Vicente Fox cuenta con sobradas razones para negarse
a recomponer los vínculos.
Considero que los agravios proferidos por su
homólogo venezolano en el marco de la IV
Cumbre de las Américas, concluída
recientemente en la ciudad argentina de Mar del
Plata, ilustraron no sólo un desmesurado
nivel ofensivo, también las intenciones
de humillar en contraposición a una crítica
responsable y el énfasis en demeritar el
cónclave, con un estilo espléndidamente
grosero.
El talante confrontacional de Hugo Chávez,
es un reflejo del autoritarismo que pretende situar
más allá de sus fronteras y una
de las vetas del caudillo en sus aspiraciones
de fundar un imperio que en el horizonte se torna
difuso y trasnochado.
En función de estructurar una gran alianza
latinoamericana tiene a su favor unas reservas
de petróleo a precios de lujo y ciertas
aptitudes para, desde las tribunas, vender un
mundo de ilusiones a las clases más desposeídas.
Además de tales herramientas y enteramente
convencido del éxito, no pierde la oportunidad
para avivar un sentimiento que cala hondo en la
conciencia de millones de pobres situados dentro
de los perímetros de la América
del Sur.
Chávez pretende capitalizar el desprecio
contra Bush y sus políticas.
Sobredimensiona, reitera, impugna con una oratoria
que esquiva la compostura.
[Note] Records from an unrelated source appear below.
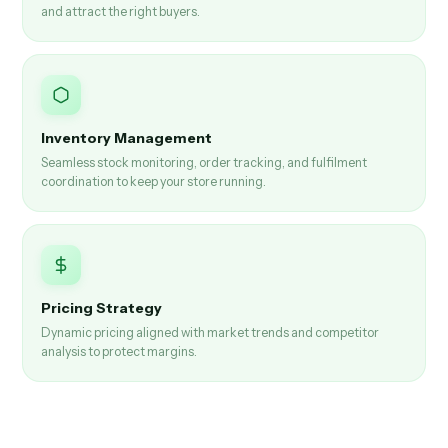
and attract the right buyers.
Inventory Management
Seamless stock monitoring, order tracking, and fulfilment
coordination to keep your store running.
Pricing Strategy
Dynamic pricing aligned with market trends and competitor
analysis to protect margins.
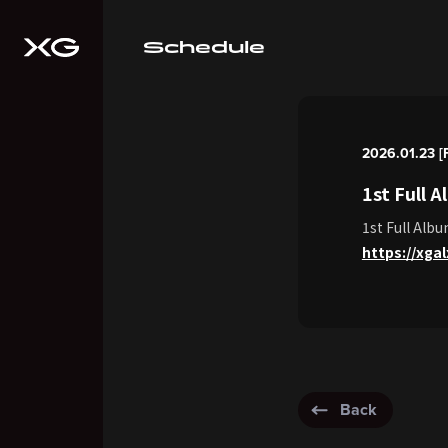
Schedule
2026.01.23 [F
1st Full 
1st Full Alb
https://xga
Back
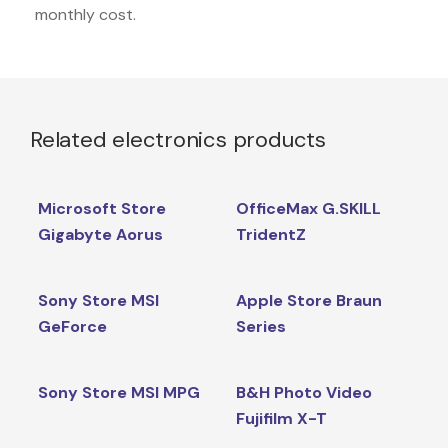
monthly cost.
Related electronics products
Microsoft Store
OfficeMax G.SKILL
Gigabyte Aorus
TridentZ
Sony Store MSI
Apple Store Braun
GeForce
Series
Sony Store MSI MPG
B&H Photo Video
Fujifilm X-T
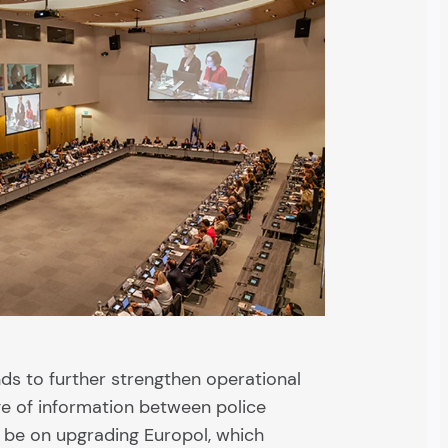
ds to further strengthen operational
e of information between police
ll be on upgrading Europol, which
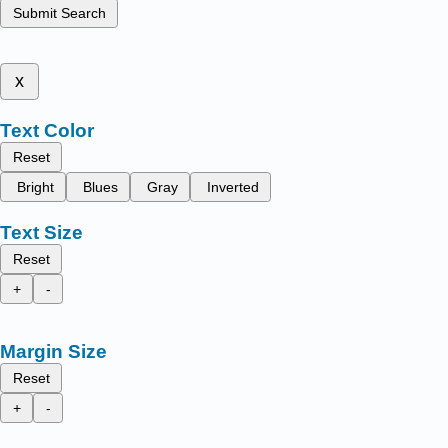
Submit Search
x
Text Color
Reset
Bright
Blues
Gray
Inverted
Text Size
Reset
+
-
Margin Size
Reset
+
-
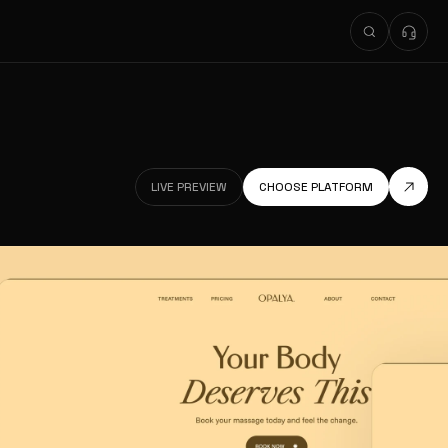
LIVE PREVIEW
CHOOSE PLATFORM
LIVE PREVIEW
LIVE PREVIEW
CHOOSE PLATFORM
LIVE PREVIEW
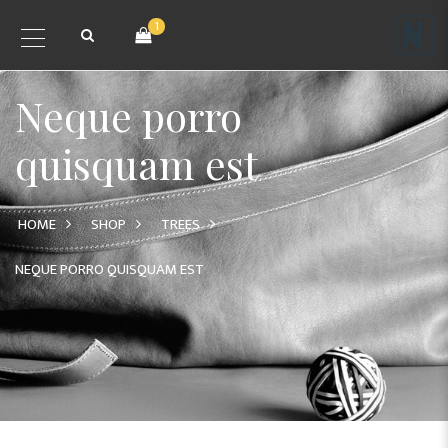
1
Neque porro
quisquam est
HOME
SHOP
TREES
NEQUE PORRO QUISQUAM EST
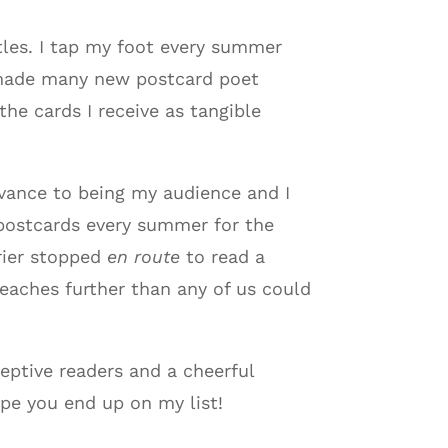
tles. I tap my foot every summer
ve made many new postcard poet
he cards I receive as tangible
dvance to being my audience and I
 postcards every summer for the
rrier stopped
en route
to read a
eaches further than any of us could
eptive readers and a cheerful
ope you end up on my list!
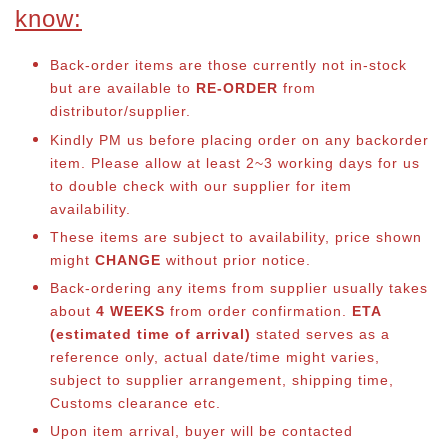
know:
Back-order items are those currently not in-stock
but are available to
RE-ORDER
from
distributor/supplier.
Kindly PM us before placing order on any backorder
item. Please allow at least 2~3 working days for us
to double check with our supplier for item
availability.
These items are subject to availability, price shown
might
CHANGE
without prior notice.
Back-ordering any items from supplier usually takes
about
4 WEEKS
from order confirmation.
ETA
(estimated time of arrival)
stated serves as a
reference only, actual date/time might varies,
subject to supplier arrangement, shipping time,
Customs clearance etc.
Upon item arrival, buyer will be contacted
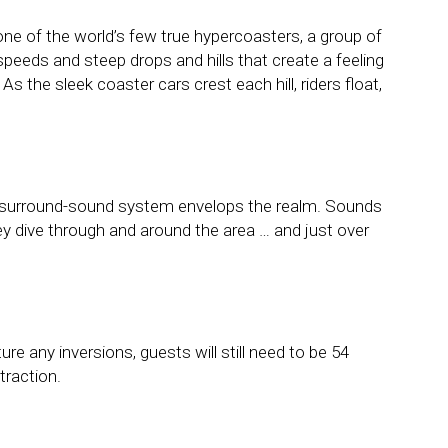
e of the world’s few true hypercoasters, a group of
speeds and steep drops and hills that create a feeling
As the sleek coaster cars crest each hill, riders float,
nt surround-sound system envelops the realm. Sounds
ey dive through and around the area … and just over
re any inversions, guests will still need to be 54
traction.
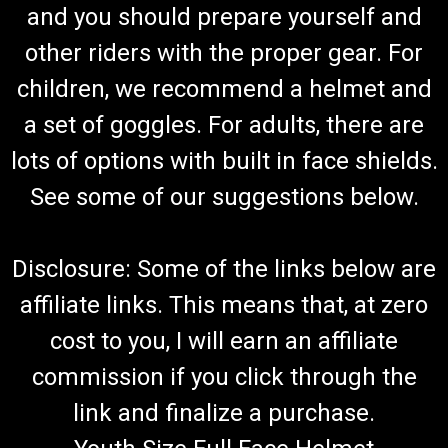
and you should prepare yourself and
other riders with the proper gear. For
children, we recommend a helmet and
a set of goggles. For adults, there are
lots of options with built in face shields.
See some of our suggestions below.
Disclosure: Some of the links below are
affiliate links. This means that, at zero
cost to you, I will earn an affiliate
commission if you click through the
link and finalize a purchase.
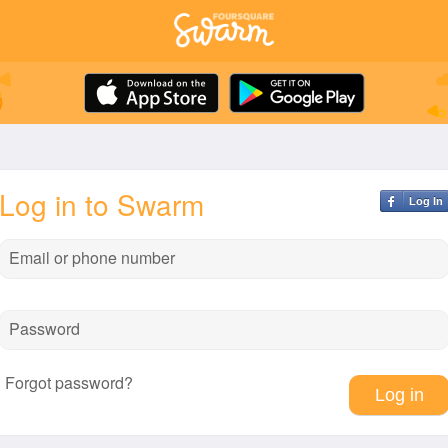
Log in to Swarm
Log In
Email or phone number
Password
Forgot password?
Se acomoda en la manipulación
y descarta el juicio sereno y objetivo. Así
actúa un hombre que se prepara para gobernar
por largo tiempo. Es el autócrata exhibiendo
sus dotes para el reto y la provocación.
El populista con una fortuna en el bolsillo y
la garganta anegada de promesas.
Vicente Fox sostuvo argumentos que podrían
ser válidos o fallidos. Lo que sí
queda fuera de duda es la lección de sensatez
ofrecida por el mandatario azteca.
Fox se distinguió por su decencia y honorabilidad.
Con su incontinencia verbal, Chávez puso
sobre el tapete, como ya es costumbre, la ordinariez
propia de un labriego sin alfabetizar.
Al paladín del llamado socialismo del
siglo XXI le sobra petróleo para pagar
la factura de una popularidad que crece en los
sectores menos favorecidos. Por otro lado, sus
ofertas, caracterizadas por una generosidad sin
límites, han disipado las vacilaciones
de no pocos gobiernos del área en brindarle,
de manera explícita o marginal, algún
tipo de rédito político.
Gracias a los incentivos, se mantiene en pie
la utopía de un pretendido bloque que tenga
entre sus miembros a los países del Caribe
y suramericanos. Chávez lo cree posible,
lo profetiza con vehemencia. Yo insisto en imaginarlo
como una quimera.
Las elevadas cotizaciones del crudo no son eternas,
tampoco la paciencia de los ofendidos, ni la de
los que esperan porque se desate sobre ellos la
misma catilinaria de improperios.
No solamente es el hecho de las diatribas, sino
el sentido desestabilizador contra las instituciones
a través del estímulo a la violencia
"revolucionaria".
Puede que haya serios problemas con Elías
Antonio Saca, Ricardo Maduro, Alejandro Toledo
y Abel Pacheco, Jefes de Estado de El Salvador,
Honduras, Perú y Costa Rica, respectivamente.
Son naciones relativamente débiles que
favorecen las conversaciones para el Tratado de
Libre Comercio liderado por Estados Unidos (ALCA).
La alternativa chavista es vista con recelo. Quizás
como un ejercicio teórico y alucinante.
La apuesta por el conflicto en detrimento de
las soluciones donde la moderación y el
respeto ocupen un rol determinante abre las puertas
al desgaste y a la pérdida de algo que
debería cuidarse con esmero: el prestigio.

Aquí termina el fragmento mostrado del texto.